• _Activity_
In the listing below, identify each line with the word "мыслит" and return those lines.

• _Data_
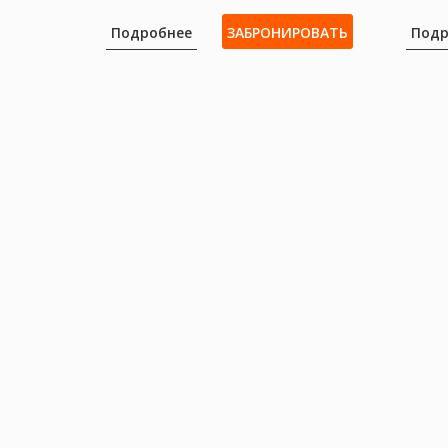
Подробнее
ЗАБРОНИРОВАТЬ
Подр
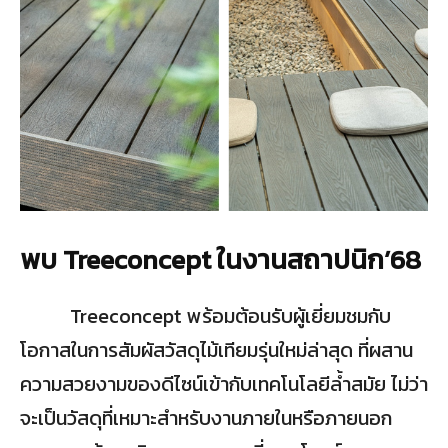
พบ
Treeconcept ในงานสถาปนิก’68
Treeconcept พร้อมต้อนรับผู้เยี่ยมชมกับ
โอกาสในการสัมผัสวัสดุไม้เทียมรุ่นใหม่ล่าสุด ที่ผสาน
ความสวยงามของดีไซน์เข้ากับเทคโนโลยีล้ำสมัย ไม่ว่า
จะเป็นวัสดุที่เหมาะสำหรับงานภายในหรือภายนอก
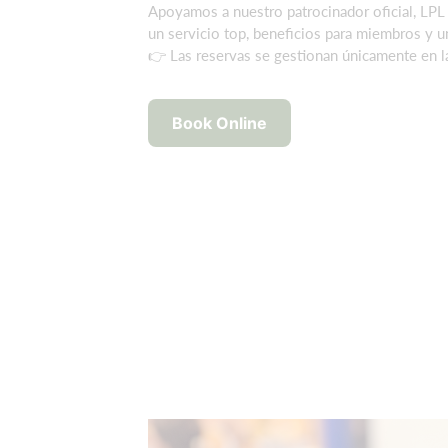
Apoyamos a nuestro patrocinador oficial, LPL B
un servicio top, beneficios para miembros y u
👉 Las reservas se gestionan únicamente en l
Book Online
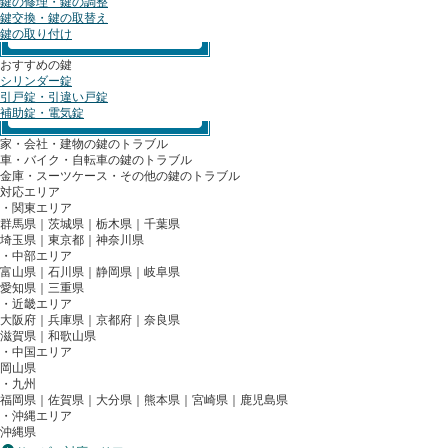
鍵の修理・鍵の調整
鍵交換・鍵の取替え
鍵の取り付け
おすすめの鍵
シリンダー錠
引戸錠・引違い戸錠
補助錠・電気錠
家・会社・建物の鍵のトラブル
車・バイク・自転車の鍵のトラブル
金庫・スーツケース・その他の鍵のトラブル
対応エリア
・関東エリア
群馬県
｜
茨城県
｜
栃木県
｜
千葉県
埼玉県
｜
東京都
｜
神奈川県
・中部エリア
富山県｜
石川県
｜
静岡県
｜
岐阜県
愛知県
｜
三重県
・近畿エリア
大阪府
｜
兵庫県
｜
京都府
｜
奈良県
滋賀県
｜
和歌山県
・中国エリア
岡山県
・九州
福岡県
｜
佐賀県
｜大分県｜熊本県｜宮崎県｜鹿児島県
・沖縄エリア
沖縄県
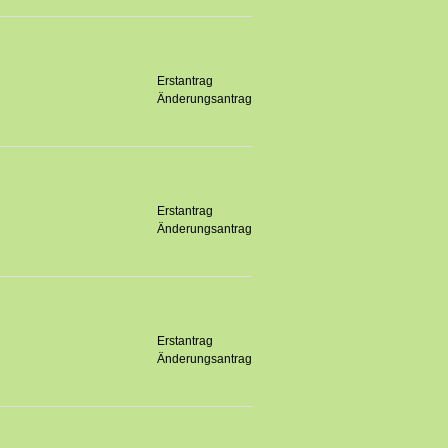
Erstantrag
Änderungsantrag
Erstantrag
Änderungsantrag
Erstantrag
Änderungsantrag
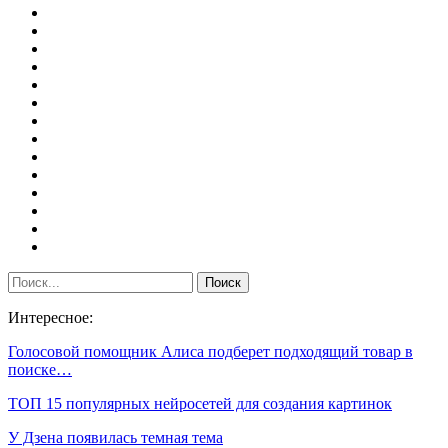
Интересное:
Голосовой помощник Алиса подберет подходящий товар в
поиске…
ТОП 15 популярных нейросетей для создания картинок
У Дзена появилась темная тема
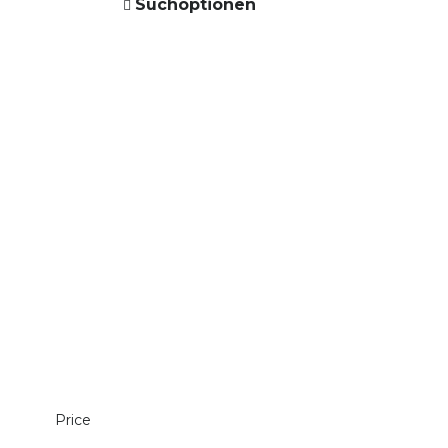
Suchoptionen
Price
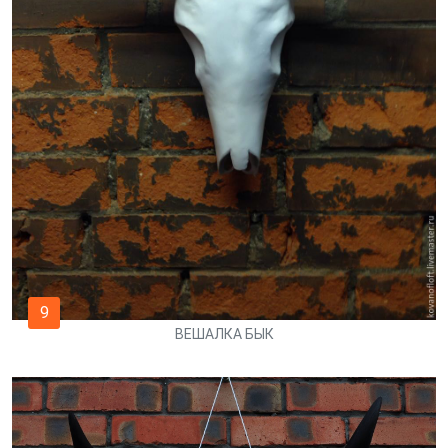
9
ВЕШАЛКА БЫК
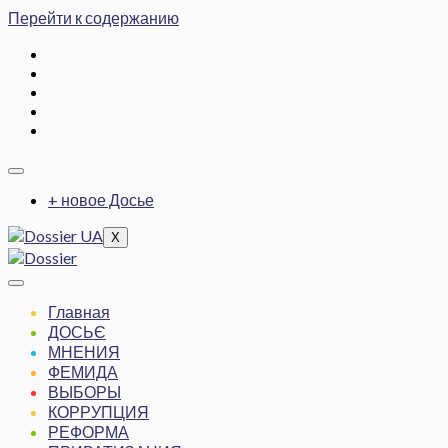
Перейти к содержанию
+ новое Досье
X
Главная
ДОСЬЄ
МНЕНИЯ
ФЕМИДА
ВЫБОРЫ
КОРРУПЦИЯ
РЕФОРМА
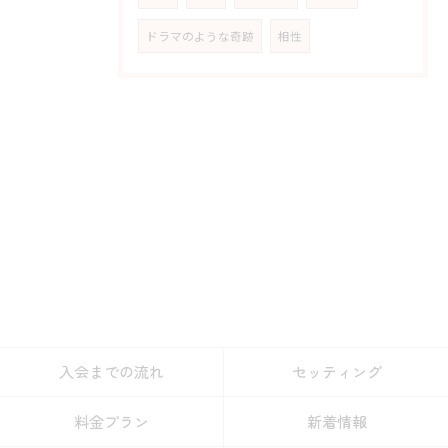
ドラマのような奇跡
相性
入会までの流れ
セッティング
料金プラン
新着情報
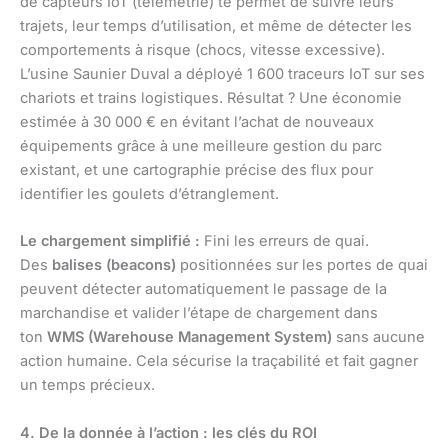
de capteurs IoT (télémétrie) te permet de suivre leurs
trajets, leur temps d’utilisation, et même de détecter les
comportements à risque (chocs, vitesse excessive).
L’usine Saunier Duval a déployé 1 600 traceurs IoT sur ses
chariots et trains logistiques. Résultat ? Une économie
estimée à 30 000 € en évitant l’achat de nouveaux
équipements grâce à une meilleure gestion du parc
existant, et une cartographie précise des flux pour
identifier les goulets d’étranglement.
Le chargement simplifié :
Fini les erreurs de quai.
Des
balises (beacons)
positionnées sur les portes de quai
peuvent détecter automatiquement le passage de la
marchandise et valider l’étape de chargement dans
ton
WMS (Warehouse Management System)
sans aucune
action humaine. Cela sécurise la traçabilité et fait gagner
un temps précieux.
4. De la donnée à l’action : les clés du ROI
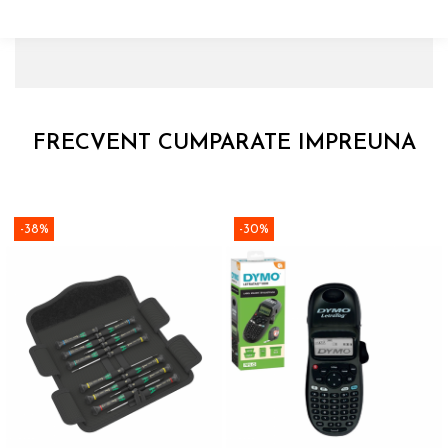
FRECVENT CUMPARATE IMPREUNA
-38%
-30%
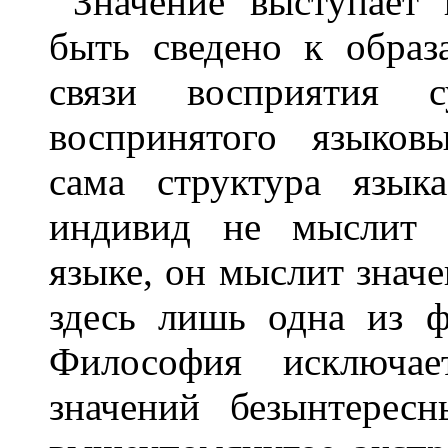
Значение выступает
быть сведено к обра
связи восприятия с
воспринятого языков
сама структура язык
индивид не мыслит н
языке, он мыслит знач
здесь лишь одна из ф
Философия исключае
значений безынтересн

• _Task result_
индивид не мыслит н
языке, он мыслит знач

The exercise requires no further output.